私が求めているのは未来の話ではない。今の苦しみから抜けだす手段だ。このことを誰もわかってくれない。自殺がダメというなら、それより効果的な対処法も併せて教えてほしい。「普通の学校生活」を守りたくてその不満を吐きだせずにいるから、ある部分で私とお母さんは似ているのかもしれなかった。
「これは内緒なんだけど、俺の甥っ子がこの学校に通ってんだよ。兄夫婦の息子な」
「誰なんですか?」
「内緒って言っただろ。学校では公平に扱わないといけないんだよ。生徒の家庭事情を漏らしたら俺が怒られる」
彼は「内緒」と言ったが、先生と同じ姓を持つ生徒はこの学年に一人しかいない。期待と諦念、両方が風船みたいに胸のなかで膨張していく。そして私は、期待のほうだけを丁寧に切り落とした。上手く生きるために必要なのは、物事に一切期待しないことなのではないかと思う。
「まあ、何かあったら相談してくれ。別に俺じゃなくてもいいからさ」
芳村先生との話はそれで終わった。別に、解決しなくてもいい。救いがなくてもいい。自殺に成功して、この苦しみから逃れられればそれでよかった。
自殺するまでにしたい100のこと。四月一日から始まったその計画は無事に進んでいる。この日の放課後は、友達と都内で遊ぶ予定だ。
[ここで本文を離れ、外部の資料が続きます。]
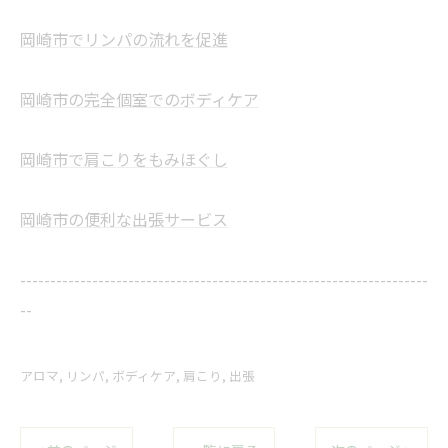
岡崎市でリンパの流れを促進
岡崎市の完全個室でのボディケア
岡崎市で肩こりをもみほぐし
岡崎市の便利な出張サービス
--------------------------------------------------------------------
--
アロマ
リンパ
ボディケア
肩こり
出張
『お子様ランチを食べる』、中央線沿いに、大人向けのお子様ランチを専門としている店があるらしい。こうして高校生になってから子供のころにできなかった夢を叶えるのは、楽しくて、すこし寂しかった。
項目をひとつ終わらせて日記を付けると、自分が死に近づいていることを強く実感する。一瞬だけ死に近づいたときに絡みついてくる、ぞわっとした温かみが好きだった。
教室へ続く階段を降ったとき、「詩摘」、芳村先生の声がした。次に、「何」という、人との繋がりを突き放すような、感情のこもっていない返事が続く。芳村詩摘。席が近いから、彼のことはよく知っている。彼と目が合いそうになり、咄嗟に身を隠した。
「進路調査票、出してないだろ?」
「……あのさ、学校で『詩摘』って呼ばないでくれない?」
やっぱりこの人が、と思った。両親を自殺で亡くし、ひとりで生きてきた男の子。彼はたぶん、他人を信用していない。いつも教室の隅っこで本を読んでいて、昼休みを迎えた途端、ふらっと教室を出ていってしまう。芳村先生とは別の人生を歩んできた人間だ。この人なら、私の苦しみをわかってくれるかもしれない。
その翌朝、私は彼のノートを隠した。そして物理の授業の時間、チャイムが鳴る前に教室へ戻り、彼の机に隠していたノート、それから自分の机に『物理』のノートを置いた。ふたりきりで話をしてみたかった。
『自殺するまでにしたい100のこと』の、最後の項目だけ変えておいた。そこを彼に見られたら、私の狙いに気づかれてしまう。彼自身が決めてくれなければ意味がない。
しばらく考えて、授業開始まで残り一分の時計が目に入り、『首を吊って死ぬ』という思いついた言葉を綴った。書いてから少し違和感があるような気がしたけど、時間がなかったので教室をあとにした。